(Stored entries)
________________________
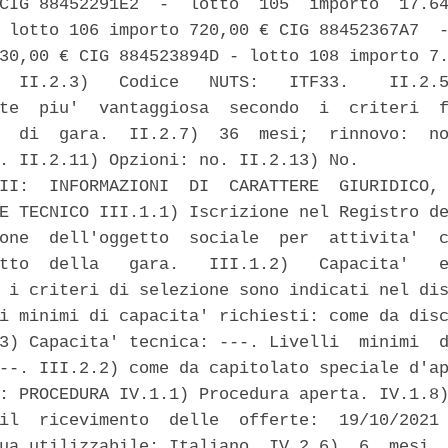
CIG 88452291E2  -  lotto  105  importo  17.64
 lotto 106 importo 720,00 € CIG 88452367A7  -
30,00 € CIG 884523894D - lotto 108 importo 7.
  II.2.3)   Codice   NUTS:   ITF33.    II.2.5
te  piu'  vantaggiosa  secondo  i  criteri  f
  di  gara.  II.2.7)  36  mesi;  rinnovo:  no
. II.2.11) Opzioni: no. II.2.13) No. 

II:  INFORMAZIONI  DI  CARATTERE  GIURIDICO, 
E TECNICO III.1.1) Iscrizione nel Registro de
one  dell'oggetto  sociale  per  attivita'  c
tto  della   gara.   III.1.2)   Capacita'   e
 i criteri di selezione sono indicati nel dis
i minimi di capacita' richiesti: come da disc
3) Capacita' tecnica: ---. Livelli  minimi  d
--. III.2.2) come da capitolato speciale d'ap
: PROCEDURA IV.1.1) Procedura aperta. IV.1.8)
il  ricevimento  delle  offerte:  19/10/2021 
ua utilizzabile: Italiano. IV.2.6)  6  mesi  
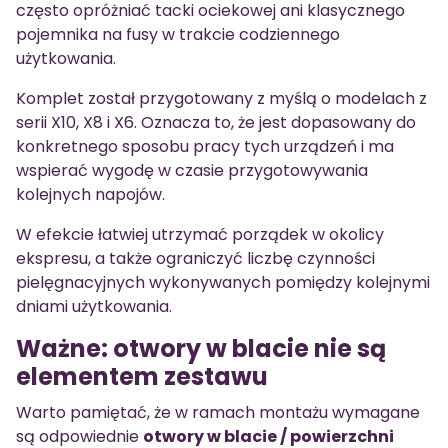
często opróżniać tacki ociekowej ani klasycznego
pojemnika na fusy w trakcie codziennego
użytkowania.
Komplet został przygotowany z myślą o modelach z
serii X10, X8 i X6. Oznacza to, że jest dopasowany do
konkretnego sposobu pracy tych urządzeń i ma
wspierać wygodę w czasie przygotowywania
kolejnych napojów.
W efekcie łatwiej utrzymać porządek w okolicy
ekspresu, a także ograniczyć liczbę czynności
pielęgnacyjnych wykonywanych pomiędzy kolejnymi
dniami użytkowania.
Ważne: otwory w blacie nie są
elementem zestawu
Warto pamiętać, że w ramach montażu wymagane
są odpowiednie
otwory w blacie / powierzchni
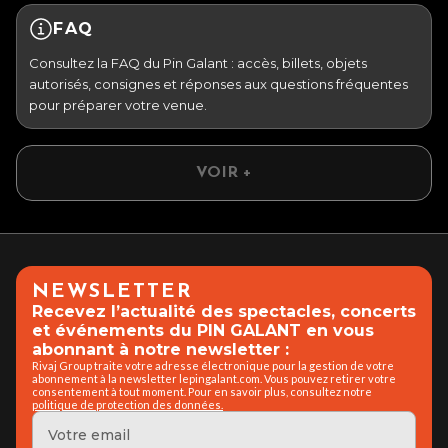
FAQ
Consultez la FAQ du Pin Galant : accès, billets, objets
autorisés, consignes et réponses aux questions fréquentes
pour préparer votre venue.
VOIR +
NEWSLETTER
Recevez l’actualité des spectacles, concerts
et événements du PIN GALANT en vous
abonnant à notre newsletter :
Rivaj Group traite votre adresse électronique pour la gestion de votre
abonnement à la newsletter lepingalant.com. Vous pouvez retirer votre
consentement à tout moment. Pour en savoir plus, consultez notre
politique de protection des données.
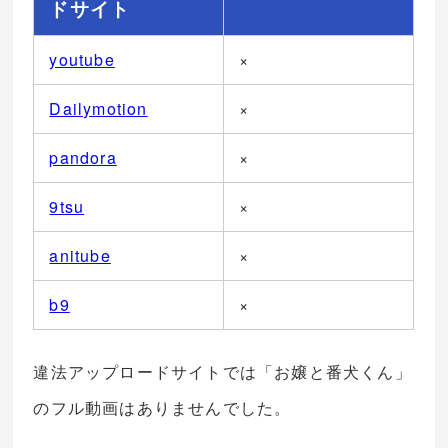
ドサイト
youtube
×
Dailymotion
×
pandora
×
9tsu
×
anitube
×
b9
×
違法アップロードサイトでは「お嬢と番犬くん」
のフル動画はありませんでした。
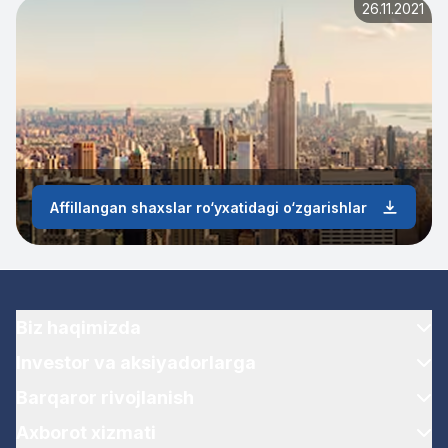
26.11.2021
Affillangan shaxslar ro‘yxatidagi o‘zgarishlar
Biz haqimizda
Investor va aksiyadorlarga
Barqaror rivojlanish
Axborot xizmati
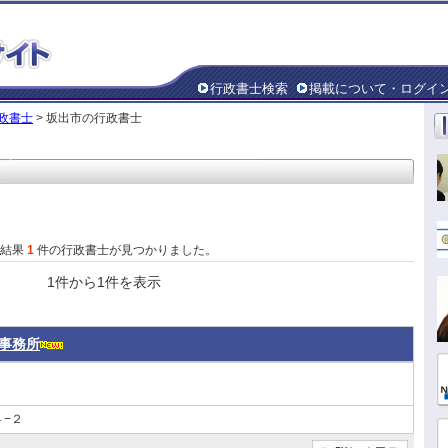
行政書士検索
掲載について・ログイ
政書士
> 坂出市の行政書士
た結果
1
件の行政書士が見つかりました。
1件から1件を表示
事務所
−２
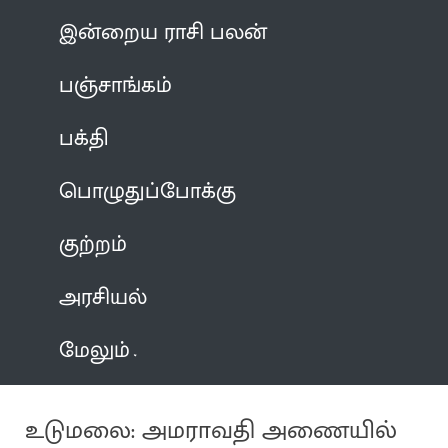
இன்றைய ராசி பலன்
பஞ்சாங்கம்
பக்தி
பொழுதுப்போக்கு
குற்றம்
அரசியல்
மேலும்
உடுமலை: அமராவதி அணையில்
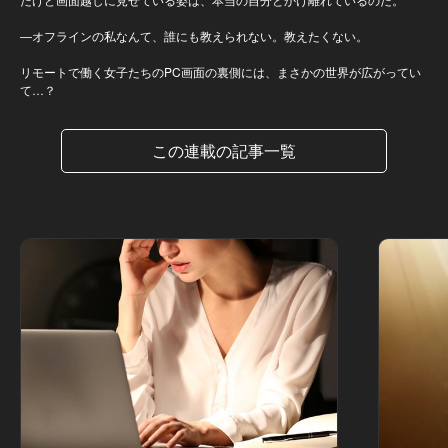
―オフラインの私なんて、誰にも教えられない。教えたくない。
リモートで働く女子たちのPC画面の裏側には、まさかの世界が広がってい
て…？
この連載の記事一覧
________________________
List the lines of the records where "votre" occurs.

▸ **Task result**
pour préparer votre venue.
Rivaj Group traite votre adresse électronique pour la gestion de votre
abonnement à la newsletter lepingalant.com. Vous pouvez retirer votre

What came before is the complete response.